わらって、すきっていって。


それにしても変な感じだ。憧れだった本城くんと、毎日顔を合わせているちーくんが、こうして目の前で話しているなんて。


ただ、やっぱりどうしても、見てしまう。本城くんのこと。

笑うときに右の人差指で鼻の頭を触る癖があるとか、人の話を聞くときは少し首をかしげちゃうとか。

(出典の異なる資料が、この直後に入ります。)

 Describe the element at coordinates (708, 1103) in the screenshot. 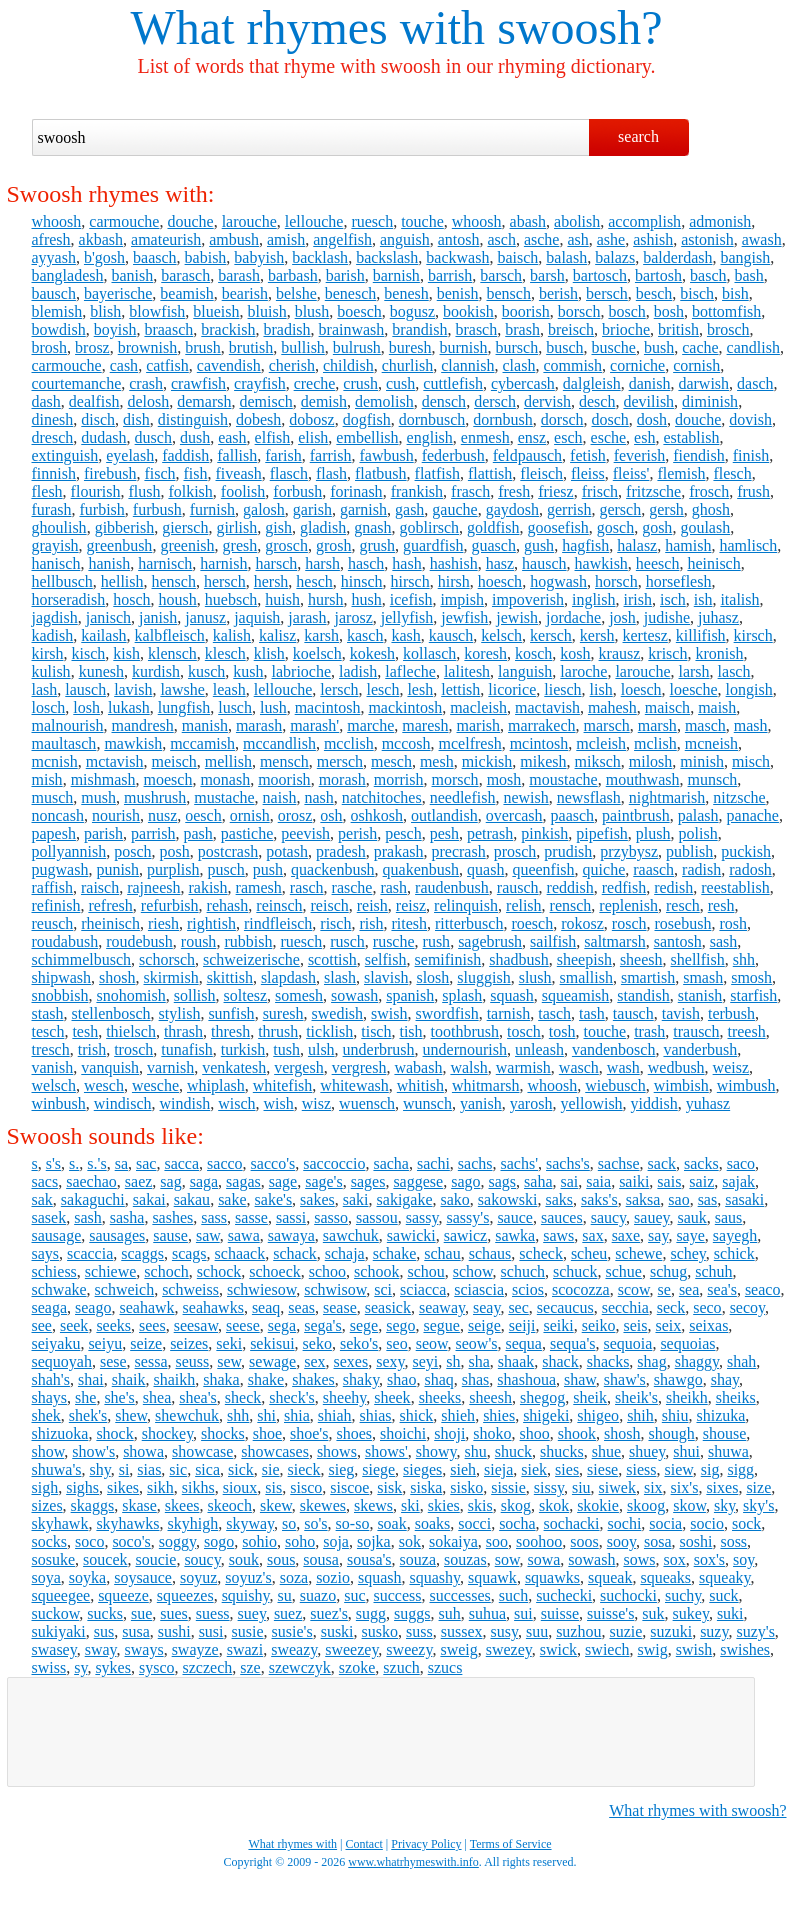 I see `yuhasz` at that location.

この短時間で本城くんについていろいろなことを知れて、もうパンクしちゃいそうだ。


「なーんかあんこ、無口だなー」

「そ、そうかな!?」

「そーだよ。いつもは元気にぺちゃくちゃしゃべってんじゃん。なにかわいこぶってんだ?」

「か、か、かわいこぶってなんかないよ!!」


ちーくんのバカ。本城くんの前でなんてこと言うの!


「もう、委員会始まるよ! ちーくん6組でしょ! あっち!!」

「へいへーい。鬼の形相すんなよー。こえーじゃん」

「そんなのしてない!!」


真っ赤になって怒るわたしとは裏腹に、ちーくんはいたずらっ子みたいに笑うと、そのまま自分の席についてしまった。あの顔、幼稚園のころからちっとも変わっていない。

本城くんの顔は見れない。だって、鬼の形相ってなかなかひどいよ。心のなかで鈍感バカなんて思ってしまったことへの復讐か。


「……ぷっ。ほんと、霧島と仲良いんだな」

「ちっ……がくはないけど、鬼ってあんまりだよ……。デリカシーなさすぎ……」

「いいじゃん、そっちのほうが張り合いあってさ。きっとああいうのが傍にいるほうが楽しいよ」


それは、まあ、そうかもしれないけど。本城くんがそう言うなら。

「な」と、首をかしげて笑った本城くんはやっぱりまぶしくて、とっさに首を縦に動かした。

うつむいたのかうなずいたのか、自分でもよく分からない。